> _ASSIGNMENT_
Copy out the data in full, keeping each line exactly as it reads.

> _SUPPLIED RECORDS_
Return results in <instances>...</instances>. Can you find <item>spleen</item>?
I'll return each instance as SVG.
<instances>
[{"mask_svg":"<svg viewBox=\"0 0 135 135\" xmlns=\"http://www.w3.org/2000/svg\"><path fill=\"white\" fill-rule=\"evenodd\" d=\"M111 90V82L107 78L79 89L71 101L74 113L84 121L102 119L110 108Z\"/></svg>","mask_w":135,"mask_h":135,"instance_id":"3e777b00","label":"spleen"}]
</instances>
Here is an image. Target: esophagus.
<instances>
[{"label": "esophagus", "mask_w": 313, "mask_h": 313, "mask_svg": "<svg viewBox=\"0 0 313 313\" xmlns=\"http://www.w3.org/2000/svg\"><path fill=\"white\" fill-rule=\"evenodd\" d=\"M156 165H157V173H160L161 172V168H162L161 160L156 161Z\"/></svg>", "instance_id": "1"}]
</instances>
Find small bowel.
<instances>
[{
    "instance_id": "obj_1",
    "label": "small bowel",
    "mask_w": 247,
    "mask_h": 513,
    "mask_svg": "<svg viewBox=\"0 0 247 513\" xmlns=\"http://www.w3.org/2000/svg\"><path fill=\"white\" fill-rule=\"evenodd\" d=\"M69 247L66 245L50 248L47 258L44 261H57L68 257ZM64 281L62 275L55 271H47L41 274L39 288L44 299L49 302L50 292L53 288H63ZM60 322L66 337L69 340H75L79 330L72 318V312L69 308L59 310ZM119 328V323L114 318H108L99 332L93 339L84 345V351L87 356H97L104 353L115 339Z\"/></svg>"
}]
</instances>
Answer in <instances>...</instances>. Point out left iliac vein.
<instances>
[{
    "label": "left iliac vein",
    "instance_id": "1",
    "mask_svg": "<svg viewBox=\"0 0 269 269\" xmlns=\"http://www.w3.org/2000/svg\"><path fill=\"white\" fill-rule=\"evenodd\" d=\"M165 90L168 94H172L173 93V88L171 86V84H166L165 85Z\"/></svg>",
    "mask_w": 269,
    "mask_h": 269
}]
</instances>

> _TASK RESPONSE_
Return results in <instances>...</instances>. Can you find <item>spleen</item>?
I'll return each instance as SVG.
<instances>
[{"mask_svg":"<svg viewBox=\"0 0 135 135\" xmlns=\"http://www.w3.org/2000/svg\"><path fill=\"white\" fill-rule=\"evenodd\" d=\"M111 90V82L107 78L79 89L71 101L74 113L84 121L102 119L110 108Z\"/></svg>","mask_w":135,"mask_h":135,"instance_id":"3e777b00","label":"spleen"}]
</instances>
Here is an image. Target: esophagus.
<instances>
[{"label": "esophagus", "mask_w": 313, "mask_h": 313, "mask_svg": "<svg viewBox=\"0 0 313 313\" xmlns=\"http://www.w3.org/2000/svg\"><path fill=\"white\" fill-rule=\"evenodd\" d=\"M156 165H157V173H160L161 172V168H162L161 160L156 161Z\"/></svg>", "instance_id": "1"}]
</instances>
Find small bowel.
<instances>
[{
    "instance_id": "obj_1",
    "label": "small bowel",
    "mask_w": 247,
    "mask_h": 513,
    "mask_svg": "<svg viewBox=\"0 0 247 513\" xmlns=\"http://www.w3.org/2000/svg\"><path fill=\"white\" fill-rule=\"evenodd\" d=\"M69 247L66 245L50 248L47 258L44 261H57L68 257ZM64 281L62 275L55 271H47L41 274L39 288L44 299L49 302L50 292L53 288H63ZM60 322L66 337L69 340H75L79 330L72 318V312L69 308L59 310ZM119 328V323L114 318H108L99 332L93 339L84 345V351L87 356H97L104 353L115 339Z\"/></svg>"
}]
</instances>
Answer in <instances>...</instances>. Point out left iliac vein.
<instances>
[{
    "label": "left iliac vein",
    "instance_id": "1",
    "mask_svg": "<svg viewBox=\"0 0 269 269\" xmlns=\"http://www.w3.org/2000/svg\"><path fill=\"white\" fill-rule=\"evenodd\" d=\"M165 90L168 94H172L173 93V88L171 86V84H166L165 85Z\"/></svg>",
    "mask_w": 269,
    "mask_h": 269
}]
</instances>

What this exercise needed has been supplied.